Now our container image is being updated using our defined Update Strategy…we defined our update strategy way back in deployment-sql.yaml with the attribute strategy: type: Recreate. The Recreate update strategy will shut down the existing Pod(s) in the Replica Set before starting the new Pod(s) with the new container image in the new Replica Set we’re updating to. This makes sense in an RDBMS since we want to have only one Pod have access to the data files at one point in time. This entire process takes only a few seconds! You may have to wait while SQL Server runs update scripts on the databases.We can check the status with kubectl rollout status deployment mssql-deployment 

kubectl rollout status deployment mssql-deployment

Waiting for deployment "mssql-deployment" rollout to finish: 0 out of 1 new replicas have been updated... Waiting for deployment "mssql-deployment" rollout to finish: 0 of 1 updated replicas are available... deployment "mssql-deployment" successfully rolled out

Now look more closely at our Deployment again with kubectl describe deployment mssql-deployment. In the output below, here we see the original Replica Set (mssql-deployment-55bd89b84d) scaled from 1 to 0 and our new Replica Set (mssql-deployment-6776c966b7) based off of the CU12 image scaled from 0 to 1. I also want to point out that Kubernetes will keep the original Replica Set metadata around for us which we can use to rollback if needed.

kubectl describe deployment mssql-deployment

Name: mssql-deployment …output omitted Pod Template: Containers: mssql: Image: mcr.microsoft.com/mssql/server:2017-CU12-ubuntu
…output omitted
NewReplicaSet: mssql-deployment-6776c966b7 (1/1 replicas created) Events: Type Reason Age From Message ---- ------ ---- ---- ------- Normal ScalingReplicaSet 15m deployment-controller Scaled up replica set mssql-deployment-55bd89b84d to 1 Normal ScalingReplicaSet 114s deployment-controller Scaled down replica set mssql-deployment-55bd89b84d to 0 Normal ScalingReplicaSet 109s deployment-controller Scaled up replica set mssql-deployment-6776c966b7 to 1

Screen Shot 2019 03 12 at 6 54 26 AM

Figure 2: SQL Server Deployment with updated container image

Check out the Revision History

If you want to check the history of your rollouts, with the recorded changes you’ve made, for your Deployment you can use kubectl rollout history deployment mssql-deployment

kubectl rollout history deployment mssql-deployment

REVISION CHANGE-CAUSE 1 kubectl apply --filename=deployment-sql.yaml --record=true 2 kubectl deployment set image mssql-deployment mssql=mcr.microsoft.com/mssql/server:2017-CU12-ubuntu --record=true

With this we can see the history of our changes to our Deployment, specifically Revision number 1 when we created our Deployment.

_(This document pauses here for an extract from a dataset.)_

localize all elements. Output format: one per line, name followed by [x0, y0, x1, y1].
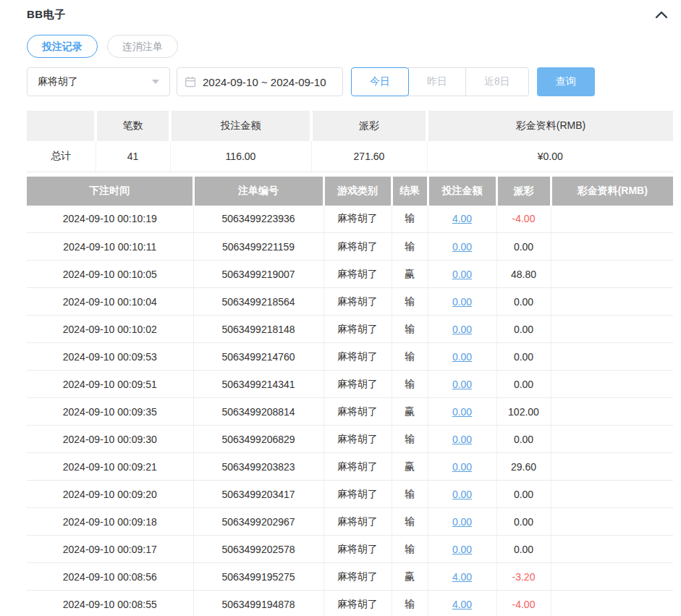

Then Revision number 2 when we changed the image from CU11 to CU12.

Rolling Back our SQL Server Deployment to the Previous Container Image

Now, if we needed to rollback from CU12 to CU11, that’s quite easy in Kubernetes, we can do that with kubectl rollout undo deployment mssql-deployment –to-revision=1  

kubectl rollout undo deployment mssql-deployment --to-revision=1 

Then we can use kubectl describe deployment mssql-deployment to check the status of our Deployment rollback.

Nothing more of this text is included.